Consumer Data Not Exposed in Estée Lauder Data Breach

A Jan. 30 data breach linked to cosmetics giant Estée Lauder exposed more than 440 million records, but none apparently contained customers’ payment information or privileged information about employees.

“To the best of my knowledge, the database did not contain payment data or sensitive employee information based on what I personally saw,” said a blog post from Jeremiah Fowler of, who discovered the breach.

Reporting on the breach, Forbes published this statement from Estée Lauder:

“On Jan. 30 we were made aware that a limited number of non-consumer email addresses from an education platform were temporarily accessible via the internet. This education platform was not consumer facing, nor did it contain consumer data. We have found no evidence of unauthorized use of the temporarily accessible data. The Estee Lauder Companies takes data privacy and security very seriously. As soon as we became aware, we took immediate action to secure the data and notify appropriate parties.”

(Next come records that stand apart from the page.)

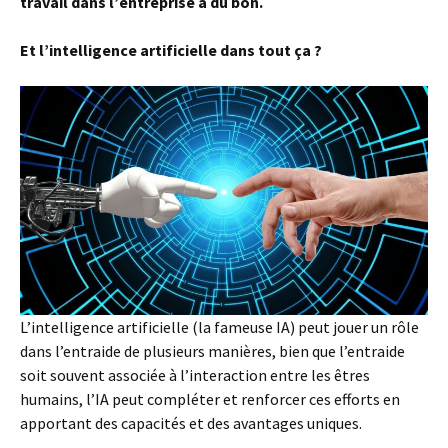
travail dans l’entreprise a du bon.
Et l’intelligence artificielle dans tout ça ?
L’intelligence artificielle (la fameuse IA) peut jouer un rôle
dans l’entraide de plusieurs manières, bien que l’entraide
soit souvent associée à l’interaction entre les êtres
humains, l’IA peut compléter et renforcer ces efforts en
apportant des capacités et des avantages uniques.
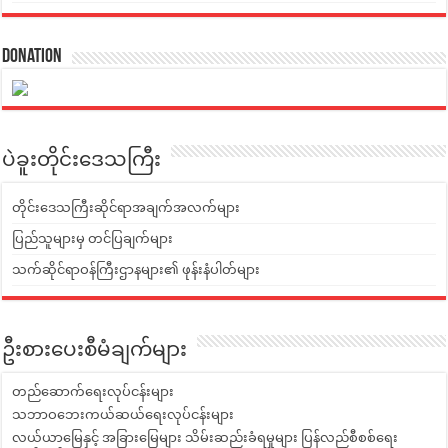
Donation
ပဲခူးတိုင်းဒေသကြီး
တိုင်းဒေသကြီးဆိုင်ရာအချက်အလက်များ
ပြည်သူများမှ တင်ပြချက်များ
သက်ဆိုင်ရာဝန်ကြီးဌာနများ၏ ဖုန်းနံပါတ်များ
ဦးစားပေးစီမံချက်များ
တည်ဆောက်ရေးလုပ်ငန်းများ
သဘာဝဘေးကယ်ဆယ်ရေးလုပ်ငန်းများ
လယ်ယာမြေနှင့် အခြားမြေများ သိမ်းဆည်းခံရမှုများ ပြန်လည်စီစစ်ရေး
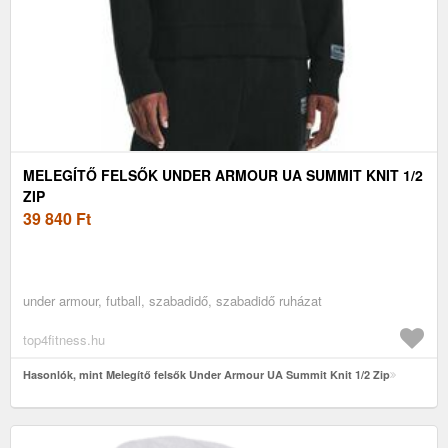
MELEGÍTŐ FELSŐK UNDER ARMOUR UA SUMMIT KNIT 1/2
ZIP
39 840
Ft
under armour, futball, szabadidő, szabadidő ruházat
top4fitness.hu
Hasonlók, mint Melegítő felsők Under Armour UA Summit Knit 1/2 Zip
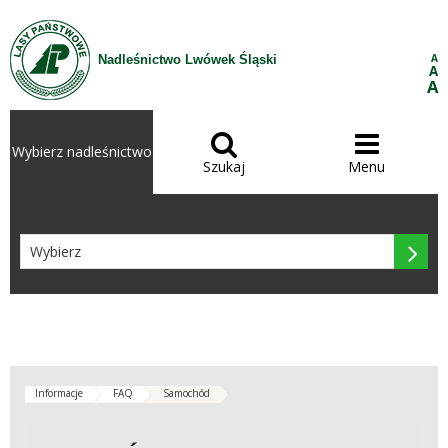
Przejdź do treści
A
Nadleśnictwo Lwówek Śląski
A
A


Wybierz nadleśnictwo
Szukaj
Menu

Informacje
FAQ
Samochód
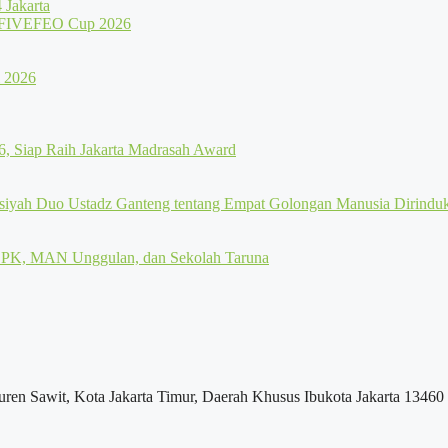
Jakarta
uren Sawit, Kota Jakarta Timur, Daerah Khusus Ibukota Jakarta 13460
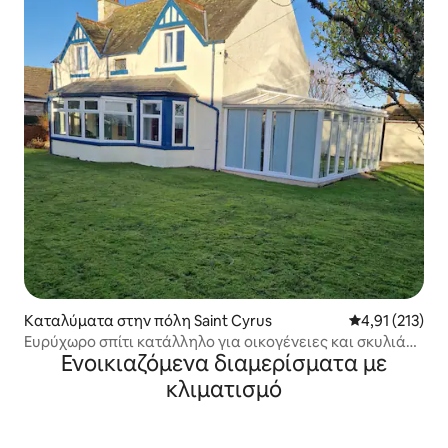
Καταλύματα στην πόλη Saint Cyrus
Μέση βαθμολογ
4,91 (213)
Ευρύχωρο σπίτι κατάλληλο για οικογένειες και σκυλιά
Ενοικιαζόμενα διαμερίσματα με
με θέα στη θάλασσα
κλιματισμό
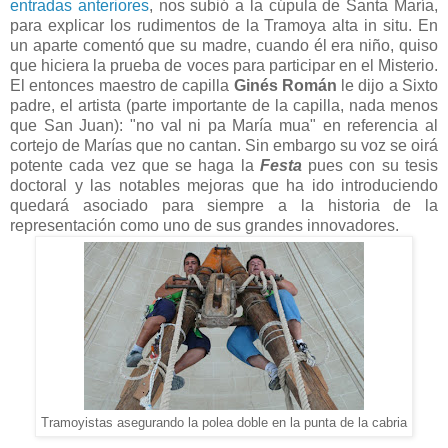
entradas anteriores
, nos subió a la cúpula de Santa María,
para explicar los rudimentos de la Tramoya alta in situ. En
un aparte comentó que su madre, cuando él era niño, quiso
que hiciera la prueba de voces para participar en el Misterio.
El entonces maestro de capilla
Ginés Román
le dijo a Sixto
padre, el artista (parte importante de la capilla, nada menos
que San Juan): "no val ni pa María mua" en referencia al
cortejo de Marías que no cantan. Sin embargo su voz se oirá
potente cada vez que se haga la
Festa
pues con su tesis
doctoral y las notables mejoras que ha ido introduciendo
quedará asociado para siempre a la historia de la
representación como uno de sus grandes innovadores.
Tramoyistas asegurando la polea doble en la punta de la cabria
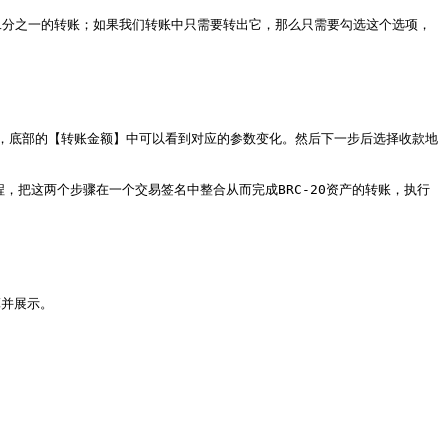
成了二分之一的转账；如果我们转账中只需要转出它，那么只需要勾选这个选项，
，底部的【转账金额】中可以看到对应的参数变化。然后下一步后选择收款地
过程，把这两个步骤在一个交易签名中整合从而完成BRC-20资产的转账，执行
并展示。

It took Fowler some time and effort to effectively communicate the breach to Estée Lauder.

“I immediately sent a responsible disclosure notice Estée Lauder alerting them to the exposure,” he wrote. “As in most large companies when reporting a data exposure, it is usually extremely difficult to get through the firewall of gatekeepers, but several hours later and multiple emails the data was still exposed. After calling every phone number I could find I was able to reach someone by phone who then promised to pass on the information. The company acted fast and professionally and restricted public access to the database on the same day as my notification.”

Fowler’s list of what he discovered before reaching out to Estée Lauder included:

  • 440,336,852 logs and records that should not have been publicly exposed online.
  • “User” emails in plain text (including internal email addresses from the domain)
  • Production, audit, error, CMS, and middleware logs were exposed.
  • References to reports and other internal documents.
  • IP addresses, ports, pathways, and storage info that cyber criminals could exploit to access deeper into the network.

Estée Lauder’s digital pressroom makes no mention of the data breach, nor is it referenced on the beauty brand’s social media.

Other recently revealed data breaches include one that exposed credit card information, including CVV codes, belonging to ecommerce customers of Hanna Andersson, the Portland, OR-based children’s clothing brand with Swedish roots. It was hacked in a magecart attack last fall that only came to light when affected customers were notified in a letter on Jan. 15.

Amid the 2019 holiday shopping season, Visa warned ecommerce merchants about a new JavaScript skimmer targeting customer data entered at the point-of-sale (POS) in payment forms on sellers’ websites. The Visa Payment Fraud Disruption’s (PFD) eCommerce Threat Disruption (eTD) program named the skimmer Pipka based on its exfiltration point (where data is extracted) at the time of the analysis.

“Pipka was identified on a North American merchant website that was previously infected with the JavaScript skimmer Inter, and PFD has since identified at least sixteen additional merchant websites compromised with Pipka,” Visa said at the time. “PFD previously reported on the use of Inter to target service providers with malicious skimming code that was integrated into ecommerce merchant environments.”